Many researchers have documented measurements^2,6–10 of interobserver contour deviations with different imaging modalities. Weiss et al.⁹ showed that the average standard deviations (SDs) from average surface meshes of five repeated delineations on FBCT vs CBCT were 1.5 vs 2.1 mm for prostate, 0.7 vs 1.4 mm for bladder, and 1.3 vs 1.5 mm for rectum. Bhardwaj et al.⁶ found statistically significant differences in dose-volume histograms (DVHs), tumor-control probability (TCP), and normal tissue complication probability (NTCP) values for differing observer’s contours with prostate margins. An adequate accommodation of delineation uncertainties is required to achieve the anticipated treatment goal.

In current treatment planning, DUs are implicitly accommodated via the gross-tumor-volume (GTV) to clinical-target-volume (CTV) expansion. Plans in which the CTV is equal to the GTV, such as for the prostate, lack this implicit consideration. Independent of CTV expansion, DUs and their clinical impact are not explicitly considered in current plans. One might argue that the CTV to planning-target-volume (PTV) margin provides an additional route for implicit accommodation of delineation uncertainties, although this falls outside the scope of the ICRU PTV definition^11,12 (e.g., ICRU 62, Table 2.1). Conceptually, one might consider DU accommodation via a margin approach, perhaps even via use of an empirical margin recipe^5,13,14 such as those suggested for CTV-to-PTV or organ-at-risk-to-planning-organ-at-risk-volume (OAR-to-PRV) margin, with the understanding that parameters required for margin recipe application are known or can be measured, and that such parameters are applicable across a population. Note, margin recipes such as the van Herk margin formula¹⁵ (VHMF) intend to ensure a certain percentage of coverage on a population basis. However, such population-based margin may not adapt to patient-specific coverage probability in the presence of delineation uncertainties.¹⁶ Alternative formulas suggested for PRVs (Ref. 17) have the same limitation.

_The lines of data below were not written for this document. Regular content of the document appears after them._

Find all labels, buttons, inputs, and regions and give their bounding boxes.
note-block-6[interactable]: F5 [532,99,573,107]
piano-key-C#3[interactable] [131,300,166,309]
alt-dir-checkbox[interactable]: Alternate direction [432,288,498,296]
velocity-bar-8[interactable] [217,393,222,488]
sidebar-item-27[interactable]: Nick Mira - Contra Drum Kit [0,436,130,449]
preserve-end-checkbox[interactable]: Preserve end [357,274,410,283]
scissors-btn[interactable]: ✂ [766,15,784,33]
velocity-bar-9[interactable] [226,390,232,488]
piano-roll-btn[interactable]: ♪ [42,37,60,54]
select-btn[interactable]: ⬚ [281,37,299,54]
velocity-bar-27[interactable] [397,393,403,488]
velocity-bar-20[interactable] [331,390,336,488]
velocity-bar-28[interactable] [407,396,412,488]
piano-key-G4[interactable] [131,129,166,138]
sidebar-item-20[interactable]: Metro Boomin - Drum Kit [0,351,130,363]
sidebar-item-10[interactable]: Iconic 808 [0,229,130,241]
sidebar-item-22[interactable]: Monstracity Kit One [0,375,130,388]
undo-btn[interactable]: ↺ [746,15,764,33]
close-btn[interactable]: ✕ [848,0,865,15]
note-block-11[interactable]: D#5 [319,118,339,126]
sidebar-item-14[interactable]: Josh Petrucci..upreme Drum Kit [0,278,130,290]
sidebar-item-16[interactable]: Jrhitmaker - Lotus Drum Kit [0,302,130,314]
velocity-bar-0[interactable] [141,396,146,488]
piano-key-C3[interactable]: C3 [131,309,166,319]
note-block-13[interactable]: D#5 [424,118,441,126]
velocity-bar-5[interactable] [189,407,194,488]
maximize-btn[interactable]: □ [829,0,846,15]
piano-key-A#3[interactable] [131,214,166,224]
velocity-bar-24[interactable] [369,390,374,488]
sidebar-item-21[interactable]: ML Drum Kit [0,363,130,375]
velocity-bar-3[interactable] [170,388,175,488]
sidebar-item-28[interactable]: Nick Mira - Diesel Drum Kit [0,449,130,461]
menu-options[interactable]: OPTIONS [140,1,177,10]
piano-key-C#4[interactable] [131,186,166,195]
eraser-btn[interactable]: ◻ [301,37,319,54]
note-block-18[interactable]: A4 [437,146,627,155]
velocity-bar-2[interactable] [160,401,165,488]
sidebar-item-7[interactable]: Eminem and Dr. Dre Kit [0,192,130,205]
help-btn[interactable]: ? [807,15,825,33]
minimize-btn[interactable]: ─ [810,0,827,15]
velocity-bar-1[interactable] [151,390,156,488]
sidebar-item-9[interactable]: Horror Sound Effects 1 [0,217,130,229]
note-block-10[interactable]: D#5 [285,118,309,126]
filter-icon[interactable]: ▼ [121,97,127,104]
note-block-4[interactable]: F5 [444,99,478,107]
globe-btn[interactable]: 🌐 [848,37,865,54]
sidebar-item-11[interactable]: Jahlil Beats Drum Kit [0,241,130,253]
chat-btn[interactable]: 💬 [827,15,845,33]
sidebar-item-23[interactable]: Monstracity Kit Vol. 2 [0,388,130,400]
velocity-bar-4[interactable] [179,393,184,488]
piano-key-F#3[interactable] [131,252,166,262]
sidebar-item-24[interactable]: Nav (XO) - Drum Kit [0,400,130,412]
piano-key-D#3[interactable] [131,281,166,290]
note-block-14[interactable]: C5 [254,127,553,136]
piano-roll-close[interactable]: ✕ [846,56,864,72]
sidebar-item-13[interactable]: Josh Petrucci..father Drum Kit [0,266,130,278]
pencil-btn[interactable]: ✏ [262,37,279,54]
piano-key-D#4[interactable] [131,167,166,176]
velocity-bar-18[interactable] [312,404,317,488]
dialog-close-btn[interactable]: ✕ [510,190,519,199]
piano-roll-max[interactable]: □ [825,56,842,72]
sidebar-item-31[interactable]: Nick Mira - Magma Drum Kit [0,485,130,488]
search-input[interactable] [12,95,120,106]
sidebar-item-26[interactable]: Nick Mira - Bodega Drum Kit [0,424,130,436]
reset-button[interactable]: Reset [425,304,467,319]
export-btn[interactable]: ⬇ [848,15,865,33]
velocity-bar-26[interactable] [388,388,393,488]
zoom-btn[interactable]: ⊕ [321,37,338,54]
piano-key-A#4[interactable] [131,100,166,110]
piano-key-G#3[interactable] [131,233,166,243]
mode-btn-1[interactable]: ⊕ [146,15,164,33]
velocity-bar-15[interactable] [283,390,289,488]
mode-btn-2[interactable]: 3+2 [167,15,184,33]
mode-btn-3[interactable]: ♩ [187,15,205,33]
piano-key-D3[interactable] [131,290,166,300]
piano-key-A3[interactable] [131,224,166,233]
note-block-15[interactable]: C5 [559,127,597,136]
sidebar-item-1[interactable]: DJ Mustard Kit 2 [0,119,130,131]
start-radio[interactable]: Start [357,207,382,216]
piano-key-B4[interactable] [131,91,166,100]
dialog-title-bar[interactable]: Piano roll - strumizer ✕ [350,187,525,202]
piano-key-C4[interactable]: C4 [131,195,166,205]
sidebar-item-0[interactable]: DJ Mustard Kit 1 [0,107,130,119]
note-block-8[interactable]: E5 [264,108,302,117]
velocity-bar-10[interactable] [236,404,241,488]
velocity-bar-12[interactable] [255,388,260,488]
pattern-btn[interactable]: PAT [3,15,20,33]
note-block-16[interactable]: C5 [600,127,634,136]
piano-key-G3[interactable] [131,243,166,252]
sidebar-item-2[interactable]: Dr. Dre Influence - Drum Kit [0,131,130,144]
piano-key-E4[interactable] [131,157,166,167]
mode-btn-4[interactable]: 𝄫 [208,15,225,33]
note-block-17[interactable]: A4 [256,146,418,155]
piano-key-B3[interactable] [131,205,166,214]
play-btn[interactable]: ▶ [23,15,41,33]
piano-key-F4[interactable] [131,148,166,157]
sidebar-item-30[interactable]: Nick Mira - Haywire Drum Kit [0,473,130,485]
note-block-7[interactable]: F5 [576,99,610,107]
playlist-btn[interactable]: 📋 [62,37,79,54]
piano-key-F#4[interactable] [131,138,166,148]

The patient-specific residual errors due to delineation uncertainties may be compensated by using coverage-based planning (CP) techniques. The coverage probability is computed by sampling the relevant geometric uncertainties, in this case alternative ROI structures. The dose distribution is optimized to achieve prespecified coverage probabilities as opposed to simply conforming to a heuristic PTV. In our lab, two CP techniques—optimized-margin planning (CP_OM)¹⁸ and coverage-optimized planning (CP_COP)¹⁹ have been developed. CP_OM iteratively increases PTV margins until the predefined coverage criteria are satisfied, and CP_COP directly modifies the fluence to achieve the specified coverage criteria. Our previous studies^18–20 showed that both CP_OM and CP_COP can spare more normal tissue dose relative to conventional PTV-based planning when (rigid-body) setup errors or organ deformable motions were accounted for. However, the application of CP_OM or CP_COP to accommodate the delineation uncertainties has yet to be studied.

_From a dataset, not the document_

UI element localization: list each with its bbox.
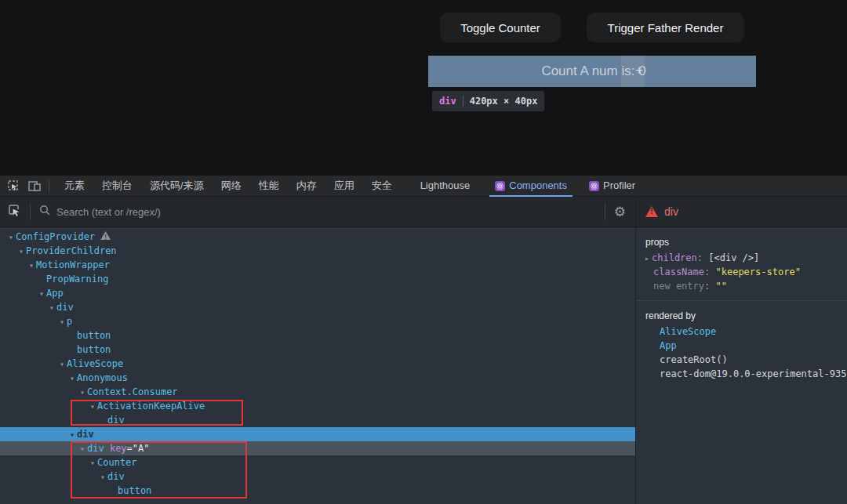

To use CP techniques, a mathematical model that represents possible variations of DUs is required. As “the weakest link in the search for accuracy,”¹⁶ DUs are not easily modeled. Though recent developed autocontouring tools allow fast and consistent contours between trials, the tedious and time-consuming manual contours are usually still required for validation and corrections.³ Based on a limited number of manual contours, most researchers have been narrowly focused on evaluation of boundary visualization^2,9,21–23 or development of 3D analysis tools.^24–26 In this study, a three-dimensional voxel-based model was developed and incorporated into CP techniques. To simulate the possible DUs for prostate cancer treatment, this model utilized the information of patient-specific image contrast and a physician’s delineation.

We studied contour delineation variations in isolation from patient positioning and organ shape variations. In clinical practice, such uncertainties would need to be considered, yet understanding DU impact in isolation provides insight into how to best clinically consider them, especially in light of the fact that image guided adaptive therapy is reducing positioning and shape error components.

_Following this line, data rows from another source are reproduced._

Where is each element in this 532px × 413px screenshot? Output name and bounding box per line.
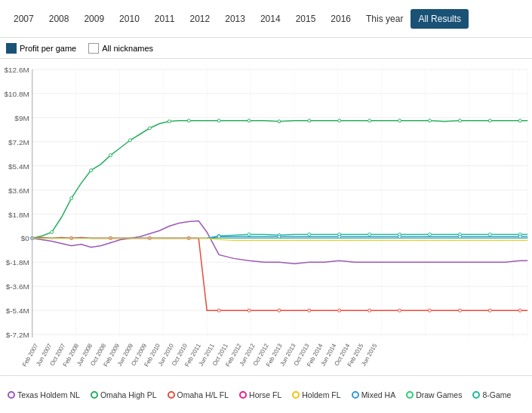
legend-profit-label: Profit per game <box>20 44 76 53</box>
svg-point-71 <box>168 120 171 123</box>
svg-text:$-7.2M: $-7.2M <box>6 331 29 339</box>
svg-text:$-5.4M: $-5.4M <box>6 307 29 315</box>
svg-text:$-3.6M: $-3.6M <box>6 282 29 291</box>
svg-point-113 <box>278 235 281 238</box>
holdem-fl-label: Holdem FL <box>302 390 340 399</box>
legend-horse-fl: Horse FL <box>239 390 281 399</box>
chart-area: $12.6M $10.8M $9M $7.2M $5.4M $3.6M $1.8… <box>0 59 532 376</box>
svg-point-114 <box>338 235 341 238</box>
8-game-label: 8-Game <box>482 390 511 399</box>
mixed-ha-icon <box>352 391 359 399</box>
year-2008[interactable]: 2008 <box>42 9 77 29</box>
legend-texas-holdem: Texas Holdem NL <box>8 390 80 399</box>
svg-point-76 <box>308 119 311 122</box>
svg-point-81 <box>458 119 461 122</box>
year-2014[interactable]: 2014 <box>253 9 288 29</box>
svg-point-70 <box>148 127 151 130</box>
year-2009[interactable]: 2009 <box>76 9 112 29</box>
horse-fl-label: Horse FL <box>249 390 281 399</box>
year-2010[interactable]: 2010 <box>112 9 147 29</box>
svg-point-78 <box>368 119 371 122</box>
legend-omaha-high: Omaha High PL <box>91 390 157 399</box>
svg-point-67 <box>90 169 93 172</box>
svg-point-95 <box>398 309 401 312</box>
svg-text:$0: $0 <box>21 234 30 242</box>
svg-text:$5.4M: $5.4M <box>8 162 29 171</box>
year-2011[interactable]: 2011 <box>147 9 183 29</box>
svg-point-83 <box>518 119 521 122</box>
omaha-hl-icon <box>168 391 175 399</box>
year-navigation: 2007 2008 2009 2010 2011 2012 2013 2014 … <box>0 0 532 38</box>
svg-text:$3.6M: $3.6M <box>8 186 29 195</box>
year-2013[interactable]: 2013 <box>217 9 253 29</box>
svg-point-65 <box>51 230 54 233</box>
svg-point-112 <box>217 235 220 238</box>
svg-point-82 <box>488 119 491 122</box>
year-2015[interactable]: 2015 <box>288 9 324 29</box>
chart-svg: $12.6M $10.8M $9M $7.2M $5.4M $3.6M $1.8… <box>0 59 532 375</box>
legend-draw-games: Draw Games <box>406 390 462 399</box>
texas-holdem-label: Texas Holdem NL <box>17 390 80 399</box>
svg-point-91 <box>278 309 281 312</box>
svg-text:$7.2M: $7.2M <box>8 138 29 146</box>
svg-point-98 <box>488 309 491 312</box>
svg-point-73 <box>217 119 220 122</box>
year-all-results[interactable]: All Results <box>411 9 469 29</box>
year-2012[interactable]: 2012 <box>183 9 218 29</box>
legend-holdem-fl: Holdem FL <box>292 390 340 399</box>
svg-point-69 <box>128 139 131 142</box>
svg-point-94 <box>368 309 371 312</box>
mixed-ha-label: Mixed HA <box>361 390 396 399</box>
svg-point-107 <box>428 233 431 236</box>
svg-point-75 <box>278 120 281 123</box>
svg-text:$12.6M: $12.6M <box>4 66 29 74</box>
svg-point-89 <box>217 309 220 312</box>
year-2016[interactable]: 2016 <box>323 9 358 29</box>
svg-text:$-1.8M: $-1.8M <box>6 258 29 267</box>
horse-fl-icon <box>239 391 247 399</box>
svg-point-96 <box>428 309 431 312</box>
holdem-fl-icon <box>292 391 300 399</box>
8-game-icon <box>472 391 480 399</box>
legend-profit-icon <box>6 43 17 54</box>
year-2007[interactable]: 2007 <box>6 9 42 29</box>
svg-text:$10.8M: $10.8M <box>4 90 29 98</box>
legend-nicknames-icon <box>88 43 99 54</box>
draw-games-label: Draw Games <box>416 390 462 399</box>
legend-profit-per-game: Profit per game <box>6 43 76 54</box>
svg-point-79 <box>398 119 401 122</box>
chart-legend-row: Profit per game All nicknames <box>0 38 532 59</box>
svg-point-116 <box>458 235 461 238</box>
texas-holdem-icon <box>8 391 15 399</box>
svg-point-105 <box>368 233 371 236</box>
omaha-high-icon <box>91 391 98 399</box>
svg-point-72 <box>187 119 190 122</box>
svg-point-77 <box>338 119 341 122</box>
svg-point-117 <box>518 235 521 238</box>
legend-mixed-ha: Mixed HA <box>352 390 396 399</box>
svg-point-109 <box>488 233 491 236</box>
svg-point-68 <box>109 154 112 157</box>
svg-point-103 <box>308 233 311 236</box>
svg-point-92 <box>308 309 311 312</box>
year-this[interactable]: This year <box>358 9 411 29</box>
legend-all-nicknames: All nicknames <box>88 43 153 54</box>
bottom-legend: Texas Holdem NL Omaha High PL Omaha H/L … <box>0 376 532 413</box>
svg-point-80 <box>428 119 431 122</box>
svg-text:$9M: $9M <box>14 114 29 122</box>
svg-point-115 <box>398 235 401 238</box>
svg-point-90 <box>248 309 251 312</box>
omaha-hl-label: Omaha H/L FL <box>177 390 229 399</box>
draw-games-icon <box>406 391 414 399</box>
svg-point-97 <box>458 309 461 312</box>
omaha-high-label: Omaha High PL <box>100 390 157 399</box>
legend-nicknames-label: All nicknames <box>102 44 153 53</box>
svg-point-74 <box>248 119 251 122</box>
legend-omaha-hl: Omaha H/L FL <box>168 390 229 399</box>
svg-point-101 <box>248 233 251 236</box>
svg-point-93 <box>338 309 341 312</box>
svg-point-66 <box>70 197 73 200</box>
svg-text:$1.8M: $1.8M <box>8 211 29 219</box>
legend-8-game: 8-Game <box>472 390 511 399</box>
svg-point-99 <box>518 309 521 312</box>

Here, a DU model was incorporated in CP_OM and CP_COP techniques to optimize the dose distribution for each prostate patient. The potential clinical benefit of these two CP techniques was investigated by comparing target coverage and normal tissue sparing with the conventional fixed margin-based (FM) planning.

2. METHODS

The base flow of this study is as follows: for each of the 19 patients (see Sec. 2.A), an IMRT plan using a zero PTV margin was created. The 95% coverage probabilities of D₉₈ of both prostate and seminal vesicles were evaluated based on the dosimetric consequences of 1000 alternative ROI structure sets simulated by a patient-specific DU model (see Sec. 2.C), which considers interobserver contouring difference and CT image quality. This established the need to consider DUs during treatment planning. To achieve the desired coverage probabilities, treatment plans were created using three different techniques: FM, CP_OM, and CP_COP (see Sec. 2.B.2). Then, these plans were compared with each other to determine which technique can best accommodate contouring variability (see Sec. 2.D.2). The plan comparison was based on the probability of achieving the desired dose-volume metrics and the probability for complication-free control (P +). Each aspect is described in further detail below.

2.A. Prostate plans

A 19 patient cohort obtained from Netherlands Cancer Institute (NKI) was involved in this study. There were 8–13 fan-beam CT images for each patient and the image resolution was 0.094 × 0.094 × 3 mm³. More details of this patient cohort have been described in earlier published work.^20,27,28 A single physician at VCU contoured the structures of prostate (CTV_prostate), seminal vesicles (CTV_SV), rectum, bladder, left femur, and right femur on each image. Contours of CTV_SV, rectum, and bladder were modified slightly to eliminate overlapping region with CTV_prostate or with other structures.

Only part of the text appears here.